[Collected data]
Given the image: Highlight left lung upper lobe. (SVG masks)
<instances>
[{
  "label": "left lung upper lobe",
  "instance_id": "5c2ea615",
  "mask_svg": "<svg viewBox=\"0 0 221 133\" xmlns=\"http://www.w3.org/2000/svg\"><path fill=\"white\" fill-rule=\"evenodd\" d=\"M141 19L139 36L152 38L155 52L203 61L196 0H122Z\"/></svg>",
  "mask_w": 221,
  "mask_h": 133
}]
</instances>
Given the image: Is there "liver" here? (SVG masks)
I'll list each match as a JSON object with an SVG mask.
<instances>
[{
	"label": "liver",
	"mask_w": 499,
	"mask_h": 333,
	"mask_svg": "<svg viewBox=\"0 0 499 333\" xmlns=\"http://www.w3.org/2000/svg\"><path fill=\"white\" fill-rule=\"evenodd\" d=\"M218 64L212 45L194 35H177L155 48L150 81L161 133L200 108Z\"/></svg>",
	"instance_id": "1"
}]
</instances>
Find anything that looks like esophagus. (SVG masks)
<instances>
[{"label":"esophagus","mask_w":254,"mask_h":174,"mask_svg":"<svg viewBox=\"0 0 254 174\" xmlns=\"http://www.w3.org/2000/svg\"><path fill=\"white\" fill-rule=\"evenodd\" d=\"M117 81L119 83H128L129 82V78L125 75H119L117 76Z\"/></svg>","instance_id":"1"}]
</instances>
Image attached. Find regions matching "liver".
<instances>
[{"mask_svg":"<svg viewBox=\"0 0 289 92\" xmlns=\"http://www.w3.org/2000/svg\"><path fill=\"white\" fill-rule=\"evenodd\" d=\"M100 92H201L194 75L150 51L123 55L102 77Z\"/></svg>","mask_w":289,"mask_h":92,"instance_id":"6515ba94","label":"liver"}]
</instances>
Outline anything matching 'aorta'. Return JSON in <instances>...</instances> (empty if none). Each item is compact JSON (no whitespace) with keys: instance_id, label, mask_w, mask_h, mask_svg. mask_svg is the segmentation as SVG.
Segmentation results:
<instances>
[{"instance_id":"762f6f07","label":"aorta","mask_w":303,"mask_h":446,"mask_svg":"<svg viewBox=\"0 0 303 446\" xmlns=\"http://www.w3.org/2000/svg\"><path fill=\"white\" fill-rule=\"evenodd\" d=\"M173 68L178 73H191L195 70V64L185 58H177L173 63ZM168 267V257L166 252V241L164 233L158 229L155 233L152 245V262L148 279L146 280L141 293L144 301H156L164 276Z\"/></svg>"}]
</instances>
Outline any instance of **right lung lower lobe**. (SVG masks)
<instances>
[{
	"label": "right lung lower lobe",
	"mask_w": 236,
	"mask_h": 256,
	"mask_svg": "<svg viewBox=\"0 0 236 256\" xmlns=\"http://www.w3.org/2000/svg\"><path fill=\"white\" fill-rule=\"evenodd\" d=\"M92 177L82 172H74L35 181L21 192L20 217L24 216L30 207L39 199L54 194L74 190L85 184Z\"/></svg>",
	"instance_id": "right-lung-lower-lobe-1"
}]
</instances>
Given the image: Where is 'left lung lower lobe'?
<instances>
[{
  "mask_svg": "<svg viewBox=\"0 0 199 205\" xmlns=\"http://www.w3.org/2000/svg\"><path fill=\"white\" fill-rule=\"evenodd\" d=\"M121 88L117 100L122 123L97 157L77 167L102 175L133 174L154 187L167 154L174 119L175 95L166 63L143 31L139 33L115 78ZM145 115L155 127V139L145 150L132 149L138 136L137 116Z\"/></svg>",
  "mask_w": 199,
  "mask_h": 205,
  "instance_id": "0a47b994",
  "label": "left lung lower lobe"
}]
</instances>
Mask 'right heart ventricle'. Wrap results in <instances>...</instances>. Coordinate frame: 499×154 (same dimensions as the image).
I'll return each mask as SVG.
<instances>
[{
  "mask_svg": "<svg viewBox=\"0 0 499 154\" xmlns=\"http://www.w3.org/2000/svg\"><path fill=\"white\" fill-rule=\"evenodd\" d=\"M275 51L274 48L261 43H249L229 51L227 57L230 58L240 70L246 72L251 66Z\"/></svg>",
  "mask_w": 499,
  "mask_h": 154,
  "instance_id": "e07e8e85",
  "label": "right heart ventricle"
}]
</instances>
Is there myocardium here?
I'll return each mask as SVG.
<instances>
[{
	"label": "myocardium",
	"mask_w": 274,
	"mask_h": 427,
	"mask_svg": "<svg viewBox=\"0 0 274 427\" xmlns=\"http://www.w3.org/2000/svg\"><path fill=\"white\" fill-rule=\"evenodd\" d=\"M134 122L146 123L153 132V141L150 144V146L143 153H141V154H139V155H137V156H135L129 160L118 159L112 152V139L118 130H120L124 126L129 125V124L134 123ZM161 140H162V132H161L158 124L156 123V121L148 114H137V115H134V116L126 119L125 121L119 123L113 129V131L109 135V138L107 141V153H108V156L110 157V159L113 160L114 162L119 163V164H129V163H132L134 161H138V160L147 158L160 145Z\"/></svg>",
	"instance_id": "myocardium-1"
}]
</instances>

▶ [EXERCISE PROMPT] Write out every entry exactly as it appears.

▶ [TASK RESULT]
Given the image: Highlight left lung upper lobe. (SVG masks)
<instances>
[{
  "label": "left lung upper lobe",
  "instance_id": "5c2ea615",
  "mask_svg": "<svg viewBox=\"0 0 221 133\" xmlns=\"http://www.w3.org/2000/svg\"><path fill=\"white\" fill-rule=\"evenodd\" d=\"M141 19L139 36L152 38L155 52L203 61L196 0H122Z\"/></svg>",
  "mask_w": 221,
  "mask_h": 133
}]
</instances>
Given the image: Is there "liver" here? (SVG masks)
I'll list each match as a JSON object with an SVG mask.
<instances>
[{
	"label": "liver",
	"mask_w": 499,
	"mask_h": 333,
	"mask_svg": "<svg viewBox=\"0 0 499 333\" xmlns=\"http://www.w3.org/2000/svg\"><path fill=\"white\" fill-rule=\"evenodd\" d=\"M218 64L212 45L194 35H177L155 48L150 81L161 133L200 108Z\"/></svg>",
	"instance_id": "1"
}]
</instances>
Find anything that looks like esophagus. (SVG masks)
<instances>
[{"label":"esophagus","mask_w":254,"mask_h":174,"mask_svg":"<svg viewBox=\"0 0 254 174\" xmlns=\"http://www.w3.org/2000/svg\"><path fill=\"white\" fill-rule=\"evenodd\" d=\"M117 81L119 83H128L129 82V78L125 75H119L117 76Z\"/></svg>","instance_id":"1"}]
</instances>
Image attached. Find regions matching "liver".
<instances>
[{"mask_svg":"<svg viewBox=\"0 0 289 92\" xmlns=\"http://www.w3.org/2000/svg\"><path fill=\"white\" fill-rule=\"evenodd\" d=\"M100 92H201L194 75L150 51L123 55L102 77Z\"/></svg>","mask_w":289,"mask_h":92,"instance_id":"6515ba94","label":"liver"}]
</instances>
Outline anything matching 'aorta'. Return JSON in <instances>...</instances> (empty if none). Each item is compact JSON (no whitespace) with keys: instance_id, label, mask_w, mask_h, mask_svg. mask_svg is the segmentation as SVG.
Segmentation results:
<instances>
[{"instance_id":"762f6f07","label":"aorta","mask_w":303,"mask_h":446,"mask_svg":"<svg viewBox=\"0 0 303 446\" xmlns=\"http://www.w3.org/2000/svg\"><path fill=\"white\" fill-rule=\"evenodd\" d=\"M173 68L178 73H191L195 70V64L185 58H177L173 63ZM168 267V257L166 252V241L164 233L158 229L155 233L152 245V262L148 279L146 280L141 293L144 301H156L164 276Z\"/></svg>"}]
</instances>
Outline any instance of **right lung lower lobe**. (SVG masks)
<instances>
[{
	"label": "right lung lower lobe",
	"mask_w": 236,
	"mask_h": 256,
	"mask_svg": "<svg viewBox=\"0 0 236 256\" xmlns=\"http://www.w3.org/2000/svg\"><path fill=\"white\" fill-rule=\"evenodd\" d=\"M92 177L82 172H74L35 181L21 192L20 217L24 216L30 207L39 199L54 194L74 190L85 184Z\"/></svg>",
	"instance_id": "right-lung-lower-lobe-1"
}]
</instances>
Given the image: Where is 'left lung lower lobe'?
<instances>
[{
  "mask_svg": "<svg viewBox=\"0 0 199 205\" xmlns=\"http://www.w3.org/2000/svg\"><path fill=\"white\" fill-rule=\"evenodd\" d=\"M121 88L117 100L122 123L97 157L77 167L102 175L133 174L154 187L167 154L174 119L175 95L166 63L143 31L139 33L115 78ZM145 115L155 127V139L145 150L132 149L138 136L137 116Z\"/></svg>",
  "mask_w": 199,
  "mask_h": 205,
  "instance_id": "0a47b994",
  "label": "left lung lower lobe"
}]
</instances>
Mask 'right heart ventricle'. Wrap results in <instances>...</instances>. Coordinate frame: 499×154 (same dimensions as the image).
I'll return each mask as SVG.
<instances>
[{
  "mask_svg": "<svg viewBox=\"0 0 499 154\" xmlns=\"http://www.w3.org/2000/svg\"><path fill=\"white\" fill-rule=\"evenodd\" d=\"M275 51L274 48L261 43H249L229 51L227 57L230 58L240 70L246 72L251 66Z\"/></svg>",
  "mask_w": 499,
  "mask_h": 154,
  "instance_id": "e07e8e85",
  "label": "right heart ventricle"
}]
</instances>
Is there myocardium here?
I'll return each mask as SVG.
<instances>
[{
	"label": "myocardium",
	"mask_w": 274,
	"mask_h": 427,
	"mask_svg": "<svg viewBox=\"0 0 274 427\" xmlns=\"http://www.w3.org/2000/svg\"><path fill=\"white\" fill-rule=\"evenodd\" d=\"M134 122L146 123L153 132V141L150 144V146L143 153H141V154H139V155H137V156H135L129 160L118 159L112 152V139L118 130H120L124 126L129 125V124L134 123ZM161 140H162V132H161L158 124L156 123V121L148 114H137V115H134V116L126 119L125 121L119 123L113 129V131L109 135V138L107 141V153H108V156L110 157V159L113 160L114 162L119 163V164H129V163H132L134 161H138V160L147 158L160 145Z\"/></svg>",
	"instance_id": "myocardium-1"
}]
</instances>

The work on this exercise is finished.